R350/NV35 Z Fillrate with FSAA

Ailuros said:
The only thing we get for free, even on today's accelerators is bilinear filtering, to the contrary what nifty PR yadda yadda will state.

Hehe, never thought of it that way, but it's true :)

Although if you wanted to be even more picky, you could say that with very complex skinning, with loads of bones, even huge Pixel Shader programs would be "free" due to stalls, hehe. But that isn't true in all conditions - so you're right, obviously.

Oh, and another thing which is free: outputting multiple Z & Color pixels per clock ;) Joking, hehe.


Uttar
 
Well you get essentially AA with minimal performance penalty in completely CPU bound applications too.

OT: I think it's high time for free trilinear don't you think?
 
Tridam said:
The first GeForce had free trilinear.
Even trilinear filtering takes up some memory bandwidth. Even though the original GeForce took no fillrate hit from enabling trilinear, the memory bandwidth requirements made for some performance hit.

And as for the Savage4, I think it only offered free trilinear because it created the lower-detail MIP map on the fly (I think it was the Savage4...either that or ATI's Rage 128), which was far from "true" trilinear, so the lack of a performance hit really wasn't that exciting.
 
Chalnoth said:
And as for the Savage4, I think it only offered free trilinear because it created the lower-detail MIP map on the fly (I think it was the Savage4...either that or ATI's Rage 128), which was far from "true" trilinear, so the lack of a performance hit really wasn't that exciting.
Savage3D did this (I have the brochure!) but I've no idea if
(a)that is the same chip as Savage4 or
(b) whether they changed it later.

Simon
 
Chalnoth said:
And as for the Savage4, I think it only offered free trilinear because it created the lower-detail MIP map on the fly (I think it was the Savage4...either that or ATI's Rage 128), which was far from "true" trilinear, so the lack of a performance hit really wasn't that exciting.
It's called "box filtering" and it was first introduced on the Savage 3D. And why wasn't it exciting? It looked just like "true" trilinear as long as your mipmaps were box filtered mipmaps. In other words, it looked great 99% of the time (the 1% being when colored mipmaps were enabled) and was very fast.

In fact, I even made a case for making that the default filter mode for Savage MX because it looked better than bilinear and it came at no performance cost.
 
Derived from the specs rampage was a 4-pipeline chip with one decoupled z/stencil ROP per pipeline, which is enough for n-sample AA if a pixel takes n or more cycles to calculate, but becomes a bottleneck if it takes less. But if you write 4 pixels with 32-bit color and z/stencil, that's 256 bits anyway.

NVidia went the other way with GF3, implementing Z-compression and putting 16 (iirc, maybe 8 ) ROPs in the chip. But they also found another task for them: early Z. A GF3 can discard 16 pixels per clock when running without AA.



Ailuros,
there's a lot of other stuff for free :D
Alpha testing, perspective correction, gouraud shading, fog, ...
 
Ailuros,
there's a lot of other stuff for free
Alpha testing, perspective correction, gouraud shading, fog, ...

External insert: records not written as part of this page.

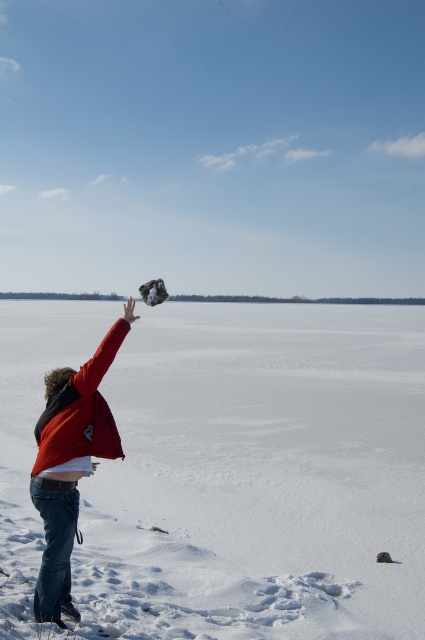 You are a drone operator trying to capture a photo of the red cotton jacket at center and the white fluffy snow at upper center. Your drone can only maintain a stable shot if the distance between the two objects is at least 60 feet. Based on the scene, will the drone be able to capture a stable shot?

The distance between the white fluffy snow at upper center and red cotton jacket at center is 68.09 feet, which exceeds the minimum requirement of 60 feet. Therefore, the drone can maintain a stable shot.

You are standing in the winter scene and see two points marked in the image. Which point is closer to you, point (226, 566) or point (56, 486)?

Point (56, 486) is closer to you because the Objects Description states that point (226, 566) is further to the viewer than point (56, 486).

You are a photographer trying to capture the scene with the white fluffy snow at upper center and the red cotton jacket at center. Which object should you focus on first if you want to ensure both are in focus?

You should focus on the red cotton jacket at center first because it is closer to you than the white fluffy snow at upper center, which is further away. By focusing on the closer object, the background object will also be in focus due to the depth of field. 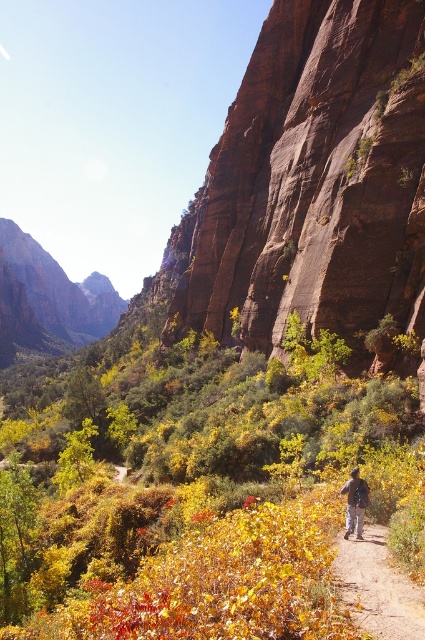 From the picture: Can you confirm if dirt path at center is smaller than dark blue jeans at center?

No, dirt path at center is not smaller than dark blue jeans at center.

Who is positioned more to the left, dirt path at center or dark blue jeans at center?

Positioned to the left is dirt path at center.

Image resolution: width=425 pixels, height=640 pixels. What do you see at coordinates (377, 588) in the screenshot?
I see `dirt path at center` at bounding box center [377, 588].

In order to click on dirt path at center in this screenshot , I will do `click(377, 588)`. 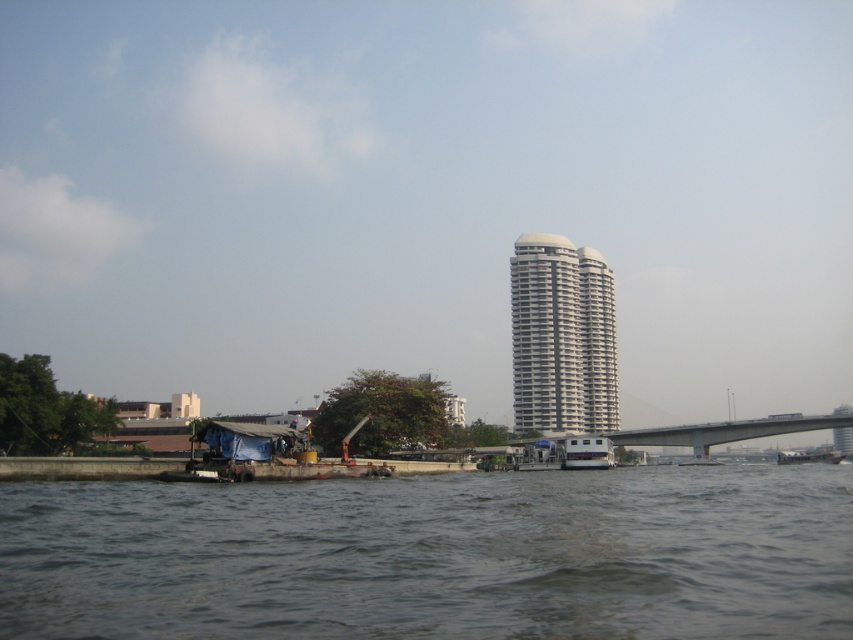 You are a photographer standing at the riverside and want to capture both the dark gray water at lower center and the white plastic boat at center in your shot. Which object will appear larger in your photo?

The dark gray water at lower center will appear larger in the photo because it is closer to the viewer than the white plastic boat at center.

You are a delivery person needing to cross the river using the white plastic boat at center. The concrete gray bridge at center right is closed for repairs. Can the boat safely carry your delivery truck which is 2 meters wide?

The concrete gray bridge at center right is wider than the white plastic boat at center. Since the truck is 2 meters wide and the boat is narrower than the bridge, the boat cannot safely carry the truck.

You are a boat operator who needs to navigate a white plastic boat at center through the dark gray water at lower center. Considering the size difference between them, will the boat fit comfortably in the water area?

The dark gray water at lower center is larger in size than the white plastic boat at center, so the boat will fit comfortably within the water area. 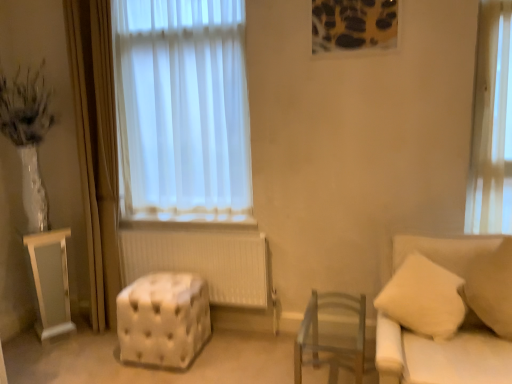 Question: Is clear wood chair at center located outside white glossy cabinet at left?

Choices:
 (A) yes
 (B) no

Answer: (A)

Question: From a real-world perspective, is clear wood chair at center over white glossy cabinet at left?

Choices:
 (A) yes
 (B) no

Answer: (B)

Question: Considering the relative positions of clear wood chair at center and white glossy cabinet at left in the image provided, is clear wood chair at center to the left of white glossy cabinet at left from the viewer's perspective?

Choices:
 (A) yes
 (B) no

Answer: (B)

Question: Considering the relative sizes of clear wood chair at center and white glossy cabinet at left in the image provided, is clear wood chair at center taller than white glossy cabinet at left?

Choices:
 (A) yes
 (B) no

Answer: (B)

Question: Is clear wood chair at center touching white glossy cabinet at left?

Choices:
 (A) no
 (B) yes

Answer: (A)

Question: Is clear wood chair at center oriented towards white glossy cabinet at left?

Choices:
 (A) yes
 (B) no

Answer: (B)

Question: Considering the relative sizes of clear wood chair at center and white tufted ottoman at center in the image provided, is clear wood chair at center thinner than white tufted ottoman at center?

Choices:
 (A) yes
 (B) no

Answer: (B)

Question: Considering the relative sizes of clear wood chair at center and white tufted ottoman at center in the image provided, is clear wood chair at center smaller than white tufted ottoman at center?

Choices:
 (A) no
 (B) yes

Answer: (A)

Question: From the image's perspective, is clear wood chair at center on top of white tufted ottoman at center?

Choices:
 (A) no
 (B) yes

Answer: (A)

Question: From a real-world perspective, is clear wood chair at center on top of white tufted ottoman at center?

Choices:
 (A) no
 (B) yes

Answer: (B)

Question: Considering the relative sizes of clear wood chair at center and white tufted ottoman at center in the image provided, is clear wood chair at center shorter than white tufted ottoman at center?

Choices:
 (A) no
 (B) yes

Answer: (A)

Question: Considering the relative positions of clear wood chair at center and white tufted ottoman at center in the image provided, is clear wood chair at center behind white tufted ottoman at center?

Choices:
 (A) yes
 (B) no

Answer: (B)

Question: From a real-world perspective, does white fabric couch at right sit lower than white tufted ottoman at center?

Choices:
 (A) yes
 (B) no

Answer: (B) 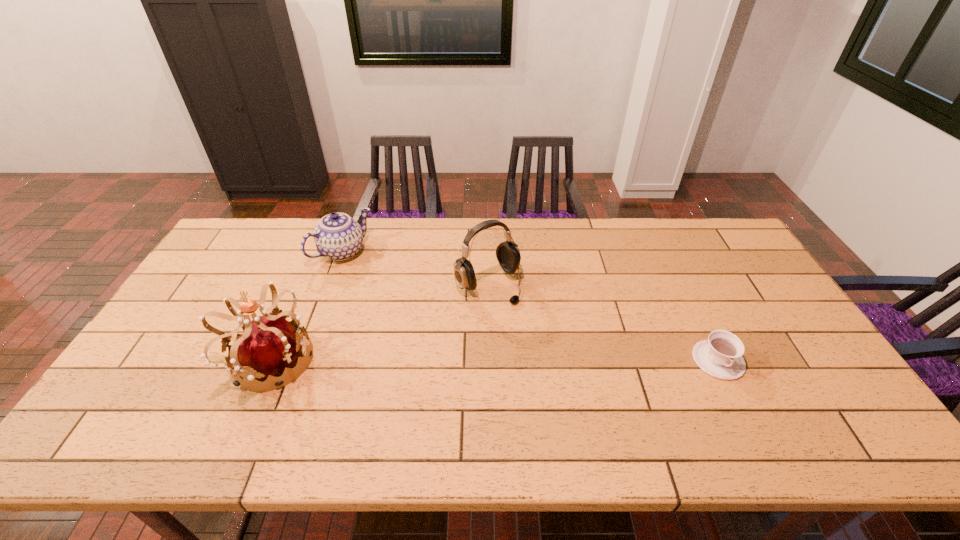 The width and height of the screenshot is (960, 540). Find the location of `object that is the closest to the chinaware`. object that is the closest to the chinaware is located at coordinates (270, 344). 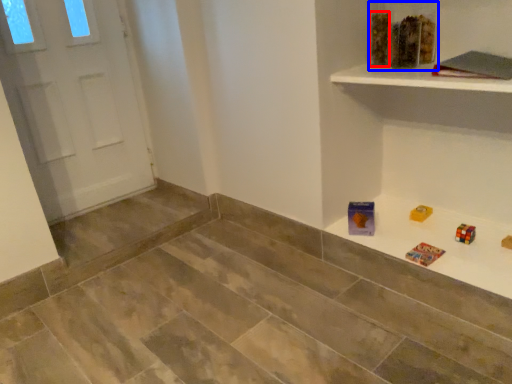 Question: Which object is further to the camera taking this photo, block (highlighted by a red box) or toy (highlighted by a blue box)?

Choices:
 (A) block
 (B) toy

Answer: (A) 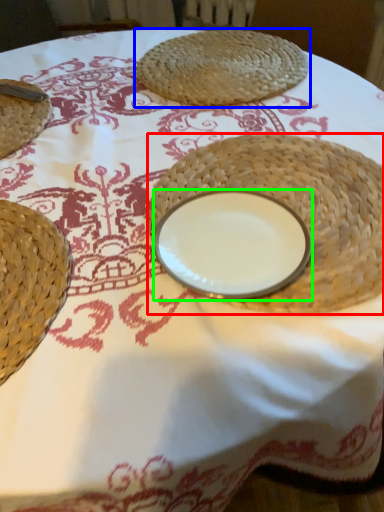 Question: Estimate the real-world distances between objects in this image. Which object is closer to straw hat (highlighted by a red box), food (highlighted by a blue box) or tableware (highlighted by a green box)?

Choices:
 (A) food
 (B) tableware

Answer: (B) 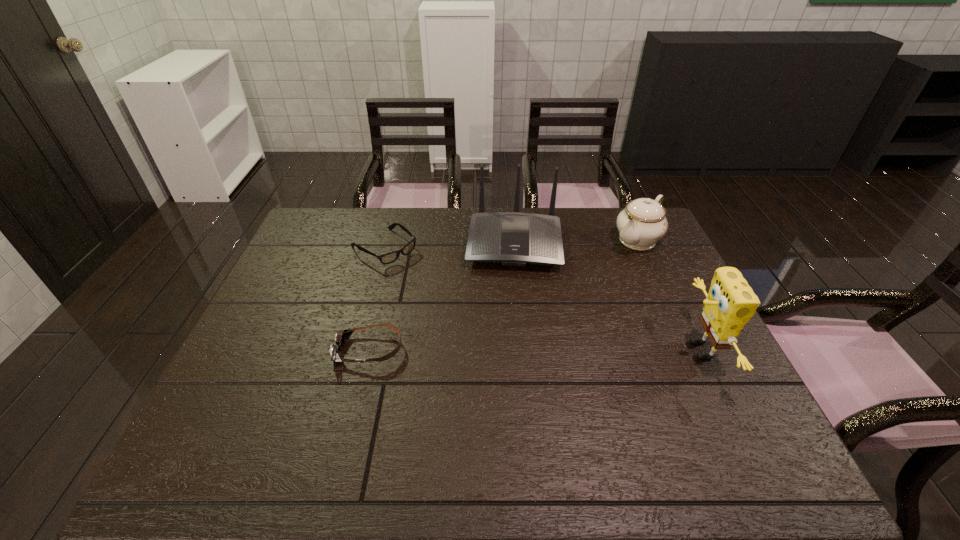 Where is `goggles`? goggles is located at coordinates (341, 338).

At what (x,y) coordinates should I click in order to perform the action: click on sponge. Please return your answer as a coordinate pair (x, y). This screenshot has width=960, height=540. Looking at the image, I should click on (731, 302).

Find the location of `router`. router is located at coordinates (512, 238).

Locate an element on the screen. The height and width of the screenshot is (540, 960). the third tallest object is located at coordinates coord(643,222).

Where is `spectacles`? The height and width of the screenshot is (540, 960). spectacles is located at coordinates (388, 258).

Image resolution: width=960 pixels, height=540 pixels. I want to click on vacant region located 0.220m on the front-facing side of the goggles, so point(250,350).

Image resolution: width=960 pixels, height=540 pixels. I want to click on free space located 0.100m on the front-facing side of the goggles, so (297, 350).

Where is `free space located 0.090m on the front-facing side of the goggles`? The image size is (960, 540). free space located 0.090m on the front-facing side of the goggles is located at coordinates (300, 350).

Locate an element on the screen. vacant space located 0.400m on the face of the sponge is located at coordinates (524, 350).

I want to click on free spot located 0.130m on the face of the sponge, so click(631, 350). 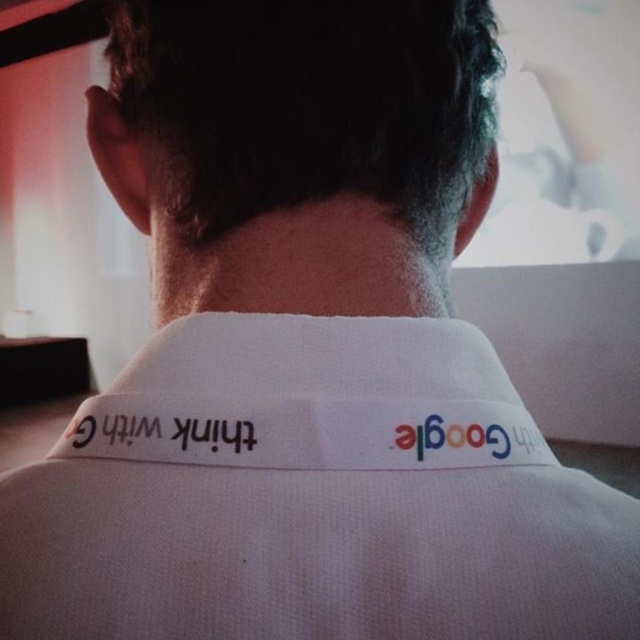 You are a photographer taking a portrait of the person in the image. The subject is facing away from you, and you need to adjust your camera to focus on the lanyard. Based on the white fabric neckband at center, where should you position your camera focus? Please provide coordinates in the format x,y where x and y are between 0 and 1.

The white fabric neckband at center is positioned at coordinates [310,397]. Therefore, you should focus your camera at [310,397] to capture the lanyard clearly.

Looking at this image, you are a photographer taking a portrait of a person wearing a lanyard. You need to ensure the white fabric neckband at center and the black fabric text at center are visible. Which object should you focus on first to make sure both are in frame?

The white fabric neckband at center is positioned on the right side of black fabric text at center. To ensure both are in frame, focus on the black fabric text at center first since it is on the left, then adjust to include the white fabric neckband at center on the right. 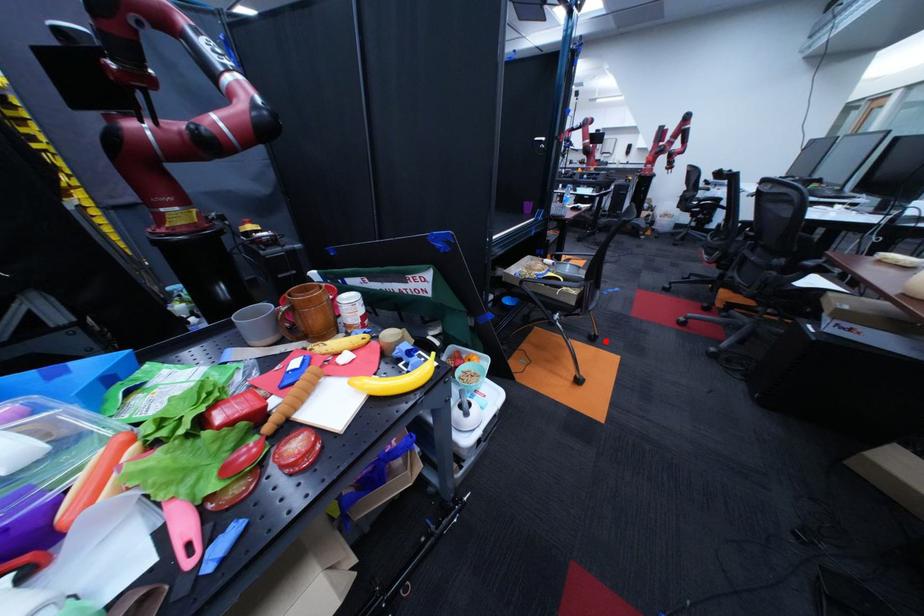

Ack I know. Bilinear was just the first that popped into my mind.

But if you write 4 pixels with 32-bit color and z/stencil, that's 256 bits anyway.

I wish we could really put a heavy layer of cement over that darned vaporware thing, but for what it's worth that's why I always said that the specific claim was more for the dual chip high end model.

It's called "box filtering" and it was first introduced on the Savage 3D. And why wasn't it exciting? It looked just like "true" trilinear as long as your mipmaps were box filtered mipmaps. In other words, it looked great 99% of the time (the 1% being when colored mipmaps were enabled) and was very fast.

In fact, I even made a case for making that the default filter mode for Savage MX because it looked better than bilinear and it came at no performance cost.

With the exeption of the fact that it was operative only with TC enabled, was that method any different to what KYRO did?

And as for the Savage4, I think it only offered free trilinear because it created the lower-detail MIP map on the fly (I think it was the Savage4...either that or ATI's Rage 128), which was far from "true" trilinear, so the lack of a performance hit really wasn't that exciting.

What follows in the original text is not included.